Cytokines regulate autophagy through distinct mechanisms. The Th1 cytokine IFNG induces autophagy by promoting the expression of IRGM1 [Citation41]. Th2 cytokines, mainly IL4 and IL13, are reported to inhibit starvation- or IFNG- induced autophagy through the activation of AKT or STAT6 signaling [Citation30]. Interestingly, previous studies have revealed that IRS2 activation enhances autophagy via the activation of PIK3C3 and occurs despite proper activation of MTOR, AKT and RPS6KB/p70S6K, indicating the existence of MTOR-independent autophagy [Citation47]. Although our results on the mechanism of IL4-induced autophagy in B cells are consistent with the findings by Yamamoto et al [Citation47], we have provided new evidence that IL4 promoted the formation and activation of the ATG14-BECN1-PIK3R4-PIK3C3 complex that is essential for the nucleation, elongation and formation of autophagosomes [Citation31]. Notably, MTOR inhibits autophagy mainly through the deactivation of ULK1 via direct phosphorylation [Citation34]. Our data showed that Becn1 silencing inhibited IL4-induced autophagy, but Ulk1 silencing had little effect on IL4-induced autophagy in B cells. Together, these results confirmed that IL4 induced autophagy via an MTOR-independent, PtdIns3K-dependent pathway.
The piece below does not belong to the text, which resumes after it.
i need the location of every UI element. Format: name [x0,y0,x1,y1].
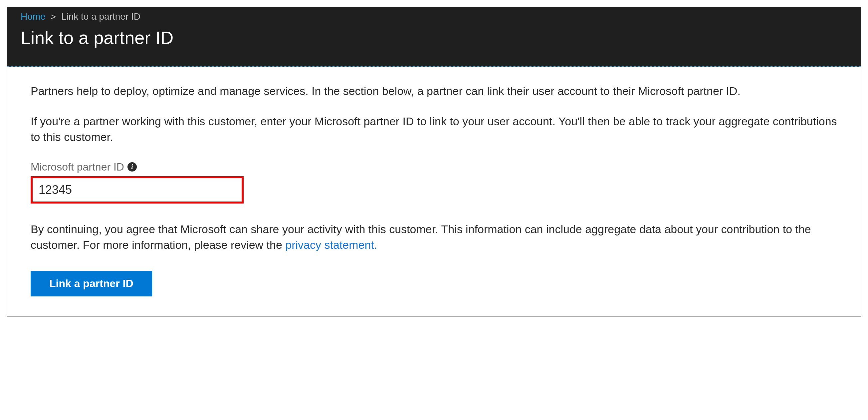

Overall, our data demonstrate that IL4 induces autophagy in B cells via an MTOR-independent and PtdIns3K-dependent pathway, which further exacerbates asthma pathogenesis through multiple mechanisms. The study not only extends the knowledge of autophagy regulation in B cells, but also provides a potential strategy to target B cell autophagy for clinical therapy of allergic diseases.
Materials and methods
Mice
C57BL/6 mice were purchased from Joint Ventures Sipper BK Experimental Animal, Shanghai. Becn1+/− mice, Cd19-cre mice, OT-II mice and PTPRCa/CD45.1+ mice were obtained from the Jackson Laboratory, USA. Atg5flox/flox mice were purchased from RBRC, Japan. All mice were generated as previously described [Citation48]. Mice were maintained in specific-pathogen free condition. All animal studies were performed with approvals from the Scientific Investigation Board of the Second Military Medical University, Shanghai, China. Mice were used at 6 to 8 wk of age. Age and gender were matched for all animal experiments.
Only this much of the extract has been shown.